A quanto so gli studi condotti finora a livello genetico hanno distinto “ufficialmente” solo due sottospecie: Testudo hermanni hermanni e Testudo hermanni boetgeri.
Recentemente, anche su input delle evidenti differenze fenotipiche (colorazione, dimensioni, biologia …) tra le varie popolazioni locali, alcuni istituti di ricerca hanno avviato delle analisi destinate a scoprire la variabilità genetica tra esse.

L’articolo di cui parla Valentina, se non ricordo male, individua delle caratteristiche peculiari in relazione all’origine di alcune popolazioni italiane (esclusa la Sardegna, appunto!). Tuttavia, mi sembra che lo studio non rivelasse chiaramente la presenza di esemplari estranei (introdotti da altre zone!) in quasi tutti i ceppi locali.




Credo che effettivamente gli studi di cui disponiamo attualmente non ci consentono di poter esprimere sull’argomento un’opinione inequivocabile; infatti, solo studi genetici condotti su numerosi esemplari e a livello di DNA nucleare potrebbero rivelare l’eventuale esistenza di nuove sottospecie.

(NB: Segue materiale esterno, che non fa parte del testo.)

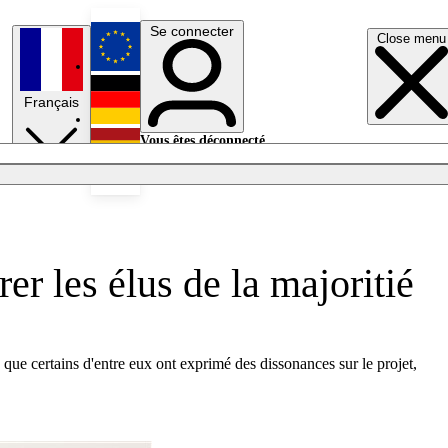
Se connecter
Close menu
English
Français
Deutsch
Vous êtes déconnecté.
Se connecter
Español
Lumières éteintes
er les élus de la majoritié
rs que certains d'entre eux ont exprimé des dissonances sur le projet,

Tuttavia è chiaro che le differenze locali già evidenti a livello fenotipico e sottolineate dallo studio condotto dall’università di Ferrara devono tenere alta la nostra attenzione di allevatori attenti; infatti, l’isolamento riproduttivo di alcuni gruppi unito a particolari condizioni ambientali potrebbe aver avviato un processo di speciazione che è solo ai primi stadi: uno “sforzo evoluzionistico” che ove possibile andrebbe rispettato anche in allevamento.
E’ chiaro che l’incrocio di due sottospecie non produce ibridi e che la riproduzione mista tra Thh di diversa provenienza produce esemplari appartenenti alla specie Testudo hermanni hermanni pure dal punto di vista tassonomico. Pertanto il tartamante che non conosce l’origine dei propri esemplari può “divertirsi” come vuole a riprodurre “belle tartarughe” chiare, scure o colorate: esteticamente pregevoli sul “mercato” terraristico, assolutamente inutili e pericolose dal punto ambientale (abbandoni e fughe impreviste potrebbero contaminare le popolazioni selvatiche!).
Tuttavia, chi alleva da anni esemplari d’origine certa nel rispetto del loro ceppo originario (cosa che spesso richiede anche un impegno notevolmente superiore all’allevare e basta!), rivela una encomiabile sensibilità ambientale; infatti, non solo rispetta il processo evolutivo dei vari gruppi in attesa che ulteriori ricerche dimostrino il reale livello di differenziazione tra esse, ma fornisce un reale contributo alla conservazione in cattività di questa specie che è sempre meno frequente in natura.